Bran, also known as Dracula's Castle, is Romania’s national monument and most visited landmark.
Located between the regions of Transylvania and Wallachia, some 30 km from the city of Brasov, Bran castle is perched high atop a 200-foot-high rock overlooking the village of Bran. It was built between 1377 and 1388 with the labor and funds of the local people of the city of Brasov.
Surrounded by an aura of mystery and legend, Bran Castle owes its fame to its history, imposing towers, and the myth created around Bram Stocker's fictitious character Dracula. (Bram Stocker - an Irish author; 1847 - 1912 )
It's widely believed that Vlad III Dracula, known by the nickname Vlad the Impaler ( or Vlad Tsepesh ) has served as an inspiration for Stoker’s character, Count Dracula.
Born around 1430, Vlad III was a Wallachian Prince who led several campaigns against the Ottoman Empire. His father was a member of the Order of the Dragon, and probably the nickname Dracula came from there. He also liked to torture people and would impale his enemies on the battlefield. This gives his other nickname Vlad the Impaler.
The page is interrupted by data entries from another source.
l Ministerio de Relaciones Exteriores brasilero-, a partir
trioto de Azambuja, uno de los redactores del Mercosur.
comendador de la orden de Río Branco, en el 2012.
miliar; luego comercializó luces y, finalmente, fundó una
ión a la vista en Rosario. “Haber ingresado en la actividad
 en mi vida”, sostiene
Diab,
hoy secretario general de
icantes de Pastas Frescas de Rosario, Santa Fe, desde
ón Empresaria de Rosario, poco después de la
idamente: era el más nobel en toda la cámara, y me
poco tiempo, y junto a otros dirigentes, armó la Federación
Since Bran Castle is the only castle in Transylvania that fits Bram Stoker’s description of Dracula’s Castle, it has gained the fame of being Dracula’s Castle.
The Castle became even more popular in 1992 after the release of Bram Stoker's Dracula horror film directed and produced by Francis Ford Coppola.
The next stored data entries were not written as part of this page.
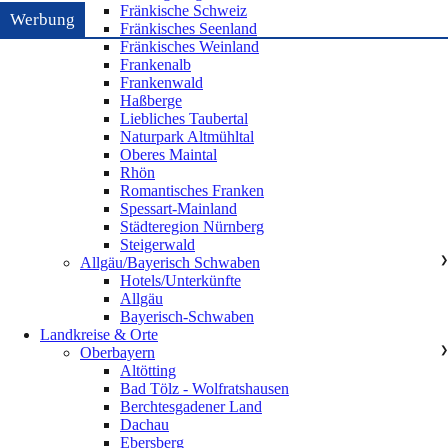
Fränkische Schweiz
Werbung
Fränkisches Seenland
Fränkisches Weinland
Frankenalb
Frankenwald
Haßberge
Liebliches Taubertal
Naturpark Altmühltal
Oberes Maintal
Rhön
Romantisches Franken
Spessart-Mainland
Städteregion Nürnberg
Steigerwald
Allgäu/Bayerisch Schwaben
❯
Hotels/Unterkünfte
Allgäu
Bayerisch-Schwaben
Landkreise & Orte
Oberbayern
❯
Altötting
Bad Tölz - Wolfratshausen
Berchtesgadener Land
Dachau
Ebersberg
However, Bran Castle was not home of Vlad III. It is believed that he might have never been at that place. The real residence of Vlad III Dracula is the castle Poenari, in the county of Arges, Romania. This castle was built in the 13th century and had been hit by earthquakes several times and it was half-destroyed and eventually abandoned. Today it looks like fortress ruins, However, the place is open to tourists and more than 1400 steps were built in order to climb up the citadel (castle).
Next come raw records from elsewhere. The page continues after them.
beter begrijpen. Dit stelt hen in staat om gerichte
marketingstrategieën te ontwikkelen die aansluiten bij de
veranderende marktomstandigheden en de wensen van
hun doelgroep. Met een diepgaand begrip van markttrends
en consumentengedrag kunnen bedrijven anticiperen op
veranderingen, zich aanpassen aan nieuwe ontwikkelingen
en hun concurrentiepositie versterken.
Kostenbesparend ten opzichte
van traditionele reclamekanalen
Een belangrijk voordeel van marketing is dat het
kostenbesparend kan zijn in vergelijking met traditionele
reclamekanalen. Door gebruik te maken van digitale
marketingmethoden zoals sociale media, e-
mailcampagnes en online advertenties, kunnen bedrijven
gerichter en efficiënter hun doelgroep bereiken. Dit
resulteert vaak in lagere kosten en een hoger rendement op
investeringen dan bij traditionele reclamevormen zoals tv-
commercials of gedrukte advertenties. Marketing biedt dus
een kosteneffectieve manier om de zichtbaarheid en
Currently, Bran castle is open as a museum largely devoted to Queen Marie, the British wife of King Ferdinand I of Romania.
From 1920 to 1948 Bran served as royal residence, a gift of the people of Brasov to Queen Marie of Romania, as a sign of devotion to the Romanian crown.
The Queen restored and transformed the fortress into one of her favorite residences along with her seashore castle in Balchik ( Bulgaria ). Visitors can see on display a large collection of art and furniture collected by Queen Marie.
Narrow winding stairways lead through some 60 timbered rooms, many connected by underground passages, which house collections of furniture, weapons and armor dating from the 14th to the 19th centuries. In the courtyard of the castle there is a well, at the bottom of which, according to legend, there is an entrance to a maze of underground rooms.
Visitors can also explore the medieval torture instruments exhibition and the time tunnel, which is accessed by an elevator. During the ride you will enjoy an interesting multimedia show.
In 1948, the communist government of Romania confiscated the Castle and it became state property. In 2006, the Castle was handed over to Archduke Dominic von Habsburg, son of Princess Ileana and grandson of Queen Marie.
The Castle is set in a lush green park with a beautiful pond. In front of it, there is an area for buying gifts and souvenirs, as well as several restaurants and a parking lot.